The following are questions/concerns that came up during SG16 review of
P2093 <https://wg21.link/p2093> that are worthy of further discussion in
SG16 and/or LEWG.  Most of these issues were discussed in SG16 and were
determined either not to be SG16 concerns or were deemed issues that for
which we did not want to hold back forward progress.  These sentiments
were not unanimous.

The SG16 poll to forward P2093R3 <https://wg21.link/p2093r3> was taken
during our February 10th telecon.  The poll was:

    Poll: Forward P2093R3 to LEWG.
    - Attendance: 9

    SF
            F
            N
            A
            SA
    4
            2
            2
            0
            1

Minutes for prior SG16 reviews of P2093 <https://wg21.link/p2093>, are
available at:

  * December 9th, 2020 telecon
    <https://github.com/sg16-unicode/sg16-meetings/blob/master/README-2020.md#december-9th-2020>;
    review of P2093R2 <https://wg21.link/p2093r2>.
  * February 10th, 2021 telecon
    <https://github.com/sg16-unicode/sg16-meetings/blob/master/README.md>;
    review of P2093R3 <https://wg21.link/p2093r3>.

Questions raised include:

 1. How should errors in transcoding be handled?
    The Unicode recommendation is to substitute a replacement character
    for invalid code unit sequences. P2093R4 <https://wg21.link/p2093r4>
    added wording to this effect.
 2. Should this feature move forward without a parallel proposal to
    provide the underlying implementation dependent features need to
    implement std::print()?
    Specifically, should this feature be blocked on exposing interfaces
    to 1) determine if a stream is connected directly to a
    terminal/console, and 2) write directly to a terminal/console
    (potentially bypassing a stream) using native interfaces where
    applicable?  These features would be necessary in order to implement
    a portable version of std::print().  (I believe Victor is already
    working on a companion paper).
 3. The choice to base behavior on the compile-time choice of execution
    character set results in locale settings being ignored at run-time. 
    Is that ok?
     1. This choice will lead to unexpected results if a program runs in
        a non-UTF-8 locale and consumes non-Unicode input (e.g., from
        stdin) and then attempts to echo it back.
     2. Additionally, it means that a program that uses only ASCII
        characters in string literals will nevertheless behave
        differently at run-time depending on the choice of execution
        character set (which historically has only affected the encoding
        of string literals).
 4. When the execution character set is not UTF-8, should conversion to
    Unicode be performed when writing directly to a Unicode enabled
    terminal/console?
     1. If so, should conversions be based on the compile-time literal
        encoding or the locale dependent run-time execution encoding?
     2. If the latter, that creates an odd asymmetry with the behavior
        when the execution character set is UTF-8.  Is that ok?
 5. What are the implications for future support of std::print("{} {} {}
    {}", L"Wide text", u8"UTF-8 text", u"UTF-16 text", U"UTF-32 text")?
     1. As proposed, std::print() only produces unambiguously encoded
        output when the execution character set is UTF-8 and it is clear
        how these cases should be handled in that case.
     2. But how would the behavior be defined when the execution
        character set is not UTF-8?  Would the arguments be converted to
        the execution character set?  Or to the locale dependent encoding?
     3. Note that these concerns are relevant for std::format() as well.
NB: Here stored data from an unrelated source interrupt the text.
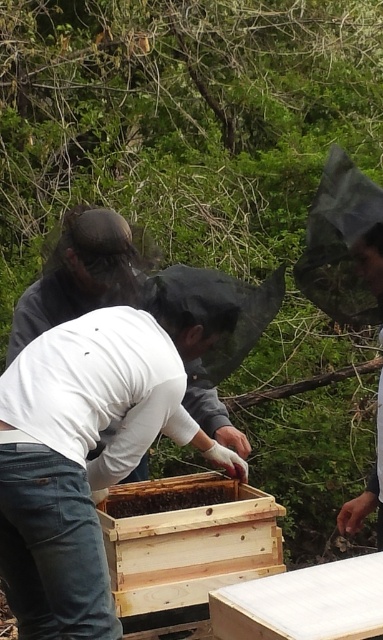 Does wooden beehive at center appear over brown wooden beehive at center?

No, wooden beehive at center is not above brown wooden beehive at center.

Does wooden beehive at center lie behind brown wooden beehive at center?

No.

Is point (276, 561) less distant than point (160, 492)?

Yes, point (276, 561) is closer to viewer.

Identify the location of wooden beehive at center. The width and height of the screenshot is (383, 640). (186, 540).

Can you confirm if wooden beehive at center is bigger than white matte shirt at center?

Actually, wooden beehive at center might be smaller than white matte shirt at center.

Between wooden beehive at center and white matte shirt at center, which one is positioned higher?

white matte shirt at center is above.

You are a GUI agent. You are given a task and a screenshot of the screen. Output one action in this format:
    pyautogui.click(x=<x>, y=<y>)
    Task: Click on the wooden beehive at center
    This screenshot has width=383, height=640.
    Given the screenshot: What is the action you would take?
    pyautogui.click(x=186, y=540)

Can you confirm if white matte shirt at center is wider than brown wooden beehive at center?

Indeed, white matte shirt at center has a greater width compared to brown wooden beehive at center.

Identify the location of white matte shirt at center. This screenshot has height=640, width=383. (78, 275).

Between point (57, 243) and point (230, 490), which one is positioned behind?

Point (57, 243)

The height and width of the screenshot is (640, 383). What are the coordinates of `white matte shirt at center` in the screenshot? It's located at (78, 275). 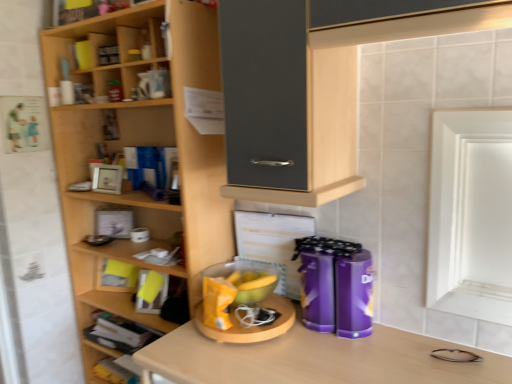 The height and width of the screenshot is (384, 512). Identify the location of free spot in front of purple glossy canisters at center, arranged as the first appliance when viewed from the right. (317, 359).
An additional issue that was not discussed in SG16 relates to Unicode
normalization.  As proposed, the expected output will match expectations
if the UTF-8 text does not contain any uses of combining characters. 
However, if combining characters are present, either because the text is
in NFD or because there is no precomposed character defined, then the
combining characters may be rendered separately from their base
character as a result of terminal/console interfaces mapping code points
rather than grapheme clusters to columns.  Should std::print() also
perform NFC normalization so that characters with precomposed forms are
displayed correctly?  (These concerns were explored in P1868
<https://wg21.link/p1868> when it was adopted for C++20; see that paper
for example screenshots; in practice, this is only an issue with the
Windows console).

It would not be unreasonable for LEWG to send some of these questions
back to SG16 for more analysis.

Tom.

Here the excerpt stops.